Plus de calculs pourris comme pour la ROSP

En matière de rémunération, il y aura l’option médecin référent, facultative. C’est ce que j’aurais choisi si j’étais resté médecin. Mais je suis Président… Et pour les gens qui veulent être conventionnés, j’instaurerai une renégociation des tarifs tous les trois ans – nous aurons des mutuelles qui prennent bien en charge, y compris la mutuelle sécu – avec une garantie de cohérence économique. Donc, on arrête le gag de penser qu’un médecin peut se déplacer pendant 45 minutes pour 33 euros à domicile. Certains confrères voudront être uniquement en paiement à l’acte, d’autres préfèreront avoir une partie de rémunération forfaitaire, mais il n’y aura plus d’évaluateurs qui nous demandent de faire des calculs pourris avec des indicateurs obsolètes, comme pour la ROSP.

A la Justice, je nomme Renaud Van Ruymbeke et je lui demande en premier lieu, de lancer un mandat d’arrêt international pour escroquerie en bande organisée contre Nicolas Sarkozy et François Hollande. Il pourra être un peu plus précis sur les différents chefs d’inculpation, mais escroquerie en bande organisée, me paraît être un bon début.
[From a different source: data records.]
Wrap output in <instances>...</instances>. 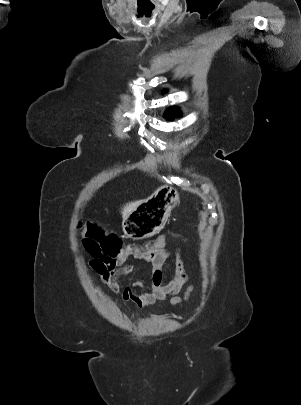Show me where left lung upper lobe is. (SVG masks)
Instances as JSON below:
<instances>
[{
    "label": "left lung upper lobe",
    "mask_w": 301,
    "mask_h": 405,
    "mask_svg": "<svg viewBox=\"0 0 301 405\" xmlns=\"http://www.w3.org/2000/svg\"><path fill=\"white\" fill-rule=\"evenodd\" d=\"M165 92V91H164ZM180 111L177 108H169L166 110L164 116L174 118V116H179Z\"/></svg>",
    "instance_id": "left-lung-upper-lobe-1"
}]
</instances>
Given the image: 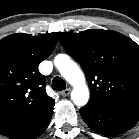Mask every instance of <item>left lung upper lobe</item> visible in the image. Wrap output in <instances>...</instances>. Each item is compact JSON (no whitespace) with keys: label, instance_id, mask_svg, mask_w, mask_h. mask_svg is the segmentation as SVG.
<instances>
[{"label":"left lung upper lobe","instance_id":"1","mask_svg":"<svg viewBox=\"0 0 139 139\" xmlns=\"http://www.w3.org/2000/svg\"><path fill=\"white\" fill-rule=\"evenodd\" d=\"M59 36L85 72L91 92L88 105L112 108L139 102V46L133 40L101 29Z\"/></svg>","mask_w":139,"mask_h":139}]
</instances>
Car ce qui se passe sous le quinquennat Hollande, “l’ennemi de la finance” y réfère : Cahuzac, Morel, Thévenoud, Moscovici, le lien avec les mutuelles, etc. Il y a un tel reniement ! Mais ce sera à Van Ruymbeke de creuser et de trouver. Je ne suis pas le ministre de la Justice. Je demande au ministre des Affaires étrangères de mettre en place les procédures permettant d’accueillir en France s’ils le désirent Julian Assange et Edward Snowden (à l’origine des fuites sur les écoutes de la NSA et actuellement en exil).

Je nommerai à la Culture, Alexandre Astier. Cela nous fera au moins pour une fois, un ministre de la Culture qui lit des livres, ce qui va vraiment nous changer. Ensuite, on verra les passerelles que l’on peut construire entre les ministères de la Culture et de l’Education nationale. Car à priori, on va dans le mur. Notre société considère l’intelligence ou l’empathie, comme une valeur mineure et il y aura tout un travail à faire pour apporter aux jeunes d’autres valeurs que celles véhiculées par les chaînes télévisuelles, sur le modèle Loft story ou Big Brother, où on demande à des groupes de gens de s’éliminer les uns les autres.

 

Une véritable politique familiale

Je ferai en sorte que l’Etat soutienne un maximum le tissu associatif, et développe les crèches associatives sur l’ensemble du territoire. Elles seront ouvertes 24 h sur 24, sur le modèle de Baby Lou et permettront aux gens qui ont des horaires décalés, parents isolés ou précaires, personnes qui cherchent du travail, d’avoir un mode garanti de prise en charge de leurs enfants lorsqu’ils ne sont pas là. Cela représentera une véritable politique familiale, autant qu’une sécurisation et un maintien de l’emploi.

Et puis, bien entendu, quelqu’un qui détient un mandat électif et se rend coupable de malversations financières, sera déchu de toute possibilité élective et de tous ses droits électoraux à vie, car en agissant ainsi, cette personne en qui on avait placé notre confiance, a prouvé sa capacité à se servir au lieu de servir.

Et enfin, comme les gens ont besoin de pain et de jeux, avant que l’on soit parvenu à récupérer Hollande et Sarkozy qui sont en fuite, les chaînes pourries qui passaient jusqu’alors de la téléréalité passeront la réalité de la vie des députés et sénateurs qui ont voté la loi sur le renseignement. Car leurs bureaux, leurs domiciles, leurs salles de bain seront munies de micros et caméras, et comme ils n’ont rien à cacher, ce qui va amuser une partie du peuple. Il se passera plein de choses crapuleuses et on pourra faire de l’audimat, cela vaudra largement Kim Kardashian.”